La criminalità organizzata latino-americana, alla luce di quanto evidenziato ed in ragione di oggettivi ben più specifici dati storici e sociologici, contribuisce ad integrare oggi una minaccia globale in punto di sicurezza.

A detto riguardo, va considerato che l’Italia ha fatto fronte a simili sfide con decenni di anticipo rispetto all’America Latina conseguendo risultati positivi: è rilevante sottolineare che la risposta istituzionale italiana alla minaccia delle mafie nell’ultimo ventennio del secolo scorso ne ha ridotto consistenza ed offensività, sempre attraverso misure che, quantunque significativamente dure, sono sempre state integralmente contenute nella cornice dei principi dello Stato di diritto.

La giustizia e la tutela dei diritti umani accompagna e rafforza qualsivoglia proposta di intervento in subjecta materia. Anche in virtù di detta considerazione valoriale, l’esperienza maturata dal vecchio continente può integrare un asset inestimabile e storicamente indispensabile per qualsivoglia ipotesi di contrasto efficace alla criminalità organizzata latino-americana. La circolazione dei modelli italiani e la loro ibridizzazione con l’architettura istituzionale dei partners latino-americani offrono un’alternativa utile e percorribile.

Va, infine, rimarcato che sono consistenti ed importanti le affinità tra i gruppi criminali latino-americani e le mafie tradizionali: d’altro canto, la natura ormai sempre più transnazionale delle più importanti e potenti reti criminali consiglia, vieppiù, l’adozione di una strategia sinergica intercontinentale di prevenzione e repressione, in linea con la Convenzione di Palermo (UNTOC).
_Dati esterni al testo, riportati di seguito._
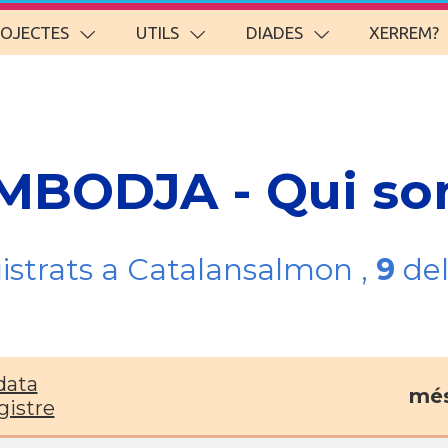
ROJECTES
UTILS
DIADES
XERREM?
AMBODJA - Qui s
gistrats a Catalansalmon ,
9
del
data
més
gistre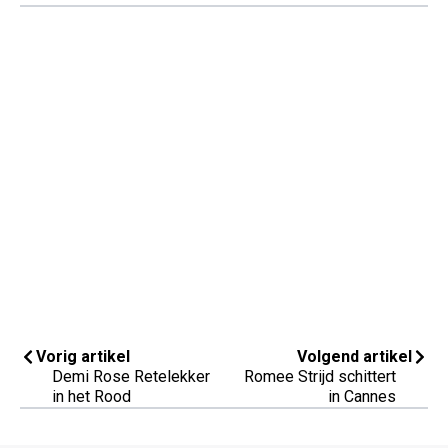
Vorig artikel
Volgend artikel
Demi Rose Retelekker
Romee Strijd schittert
in het Rood
in Cannes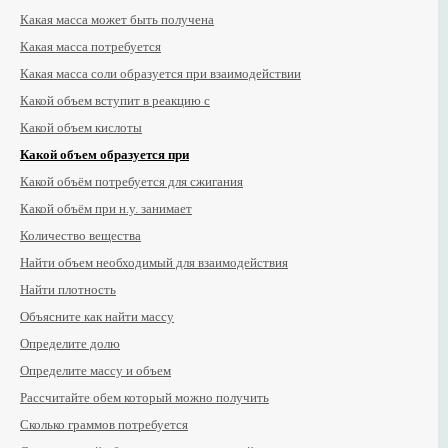
Какая масса может быть получена
Какая масса потребуется
Какая масса соли образуется при взаимодействии
Какой объем вступит в реакцию с
Какой объем кислоты
Какой объем образуется при
Какой объём потребуется для сжигания
Какой объём при н.у. занимает
Количество вещества
Найти объем необходимый для взаимодействия
Найти плотность
Объясните как найти массу
Определите долю
Определите массу и объем
Рассчитайте обем который можно получить
Сколько граммов потребуется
La violenza del crimine organizzato in America Latina, ormai da decenni, non conosce limiti; anche la corruzione ha visto i narcos affinare progressivamente le modalità di approccio all’amministrazione pubblica mediante l’instaurazione di vere e proprie trattative ai massimi livelli. Il riciclaggio dei narcodollari ha completato il disegno criminale inquinando l’economia: oggi buona parte del continente soffre per l’assenza di sicurezza, la sfiducia dei cittadini nelle istituzioni e un limitato progresso economico.

Ai gruppi criminali tradizionali si affiancano nuove organizzazioni ancora più violente, in alcuni casi, in grado di sfruttare le falle delle misure di sicurezza ed il cattivo funzionamento dei sistemi penitenziari.

Essenziale, ai fini del successo di qualsivoglia politica e programma operativo in subjecta materia, è il cosiddetto Knowledge Management Sharing, secondo i canoni dell’assistenza tecnica internazionale in materia di giustizia e sicurezza. Solo un’azione coordinata di formazione, riorganizzazione istituzionale, ammodernamento del quadro normativo e condivisione di valori per la diffusione della cultura della legalità potranno consentire all’America Latina di agganciare gli standards di sviluppo sostenibile e, in particolare, il goal 16 dell’Agenda 2030 delle Nazioni Unite.